What is Link Traversal Query Processing?
-
Traditional query execution: index-based
For example: SPARQL query execution over the DBpedia SPARQL endpoint.
➕ Once index is built, queries are mostly fast.
➖ Combining with data outside of the index is harder.
➖ Index can become stale.
-
Link traversal query processing (LTQP): explorative
Based on the follow-your-nose principle of Linked Data.
➕ Implicit combinations of different sources.
➕ Query execution always happens over live data.
➖ Querying is mostly slower.
➖ Harder to achieve (and define) completeness.
Finding the names of my friends
SELECT ?name WHERE {
<https://www.rubensworks.net/#me> foaf:knows ?person.
?person foaf:name ?name.
}
- Determine seed URLs:
https://www.rubensworks.net/#me
if query-driven
- Dereference
https://www.rubensworks.net/#me
- Dereference all discovered URLs in
https://www.rubensworks.net/#me
- Repeat dereference process recursively...

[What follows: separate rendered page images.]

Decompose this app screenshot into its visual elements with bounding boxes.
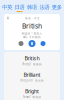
button[interactable]: British xyxy=(4,52,60,68)
staticText: Brilliant xyxy=(24,71,40,78)
staticText: 更多 xyxy=(52,4,62,11)
staticText: /braɪt/ 明亮的 xyxy=(22,95,42,99)
button[interactable]: Bright xyxy=(4,85,60,100)
button[interactable]: Brilliant xyxy=(4,68,60,85)
staticText: 英国的 • 英国人 xyxy=(22,32,42,35)
staticText: 英语 - 中文 xyxy=(25,17,40,20)
staticText: 法语 xyxy=(39,4,49,11)
staticText: A xyxy=(7,17,9,20)
staticText: 日语 xyxy=(15,4,25,11)
staticText: 中英 xyxy=(2,4,12,11)
staticText: /ˈbrɪljənt/ 杰出的 xyxy=(20,79,44,82)
button[interactable]: 日语 xyxy=(13,4,26,12)
staticText: 韩语 xyxy=(27,4,37,11)
button[interactable]: 法语 xyxy=(38,4,51,12)
button[interactable]: 更多 xyxy=(51,4,63,12)
staticText: adj. 不列颠的 xyxy=(23,35,41,39)
button[interactable]: 中英 xyxy=(1,4,13,12)
staticText: /ˈbrɪtɪʃ/ 英国的 xyxy=(22,62,42,66)
staticText: British xyxy=(24,55,40,62)
staticText: British xyxy=(22,21,42,30)
staticText: Bright xyxy=(25,88,39,95)
button[interactable]: 韩语 xyxy=(26,4,38,12)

- Execute query over all discovered RDF triples
Live example
🕰️ Brief History of LTQP
Pioneered by Olaf Hartig
-
Executing SPARQL queries over the web of linked data. (ISWC 2009)
Introduction of the LTQP concept
A non-blocking iterator-based pipeline for querying
-
Zero-Knowledge Query Planning for an Iterator Implementation of Link Traversal Based Query Execution. (ESWC 2011)
Formalization of LTQP
Query plan selection rules
🕰️ Brief History of LTQP (2)
-
Foundations of Traversal Based Query Execution over Linked Data. (HT 2011)
More formalizations
Reachability semantics: what links should be followed
-
LDQL: A query language for the Web of Linked Data. (JWS 2016)
Query language with ability to express navigation paths
-
Walking without a Map: Optimizing Response Times of Traversal-Based Linked Data Queries. (ISWC 2016)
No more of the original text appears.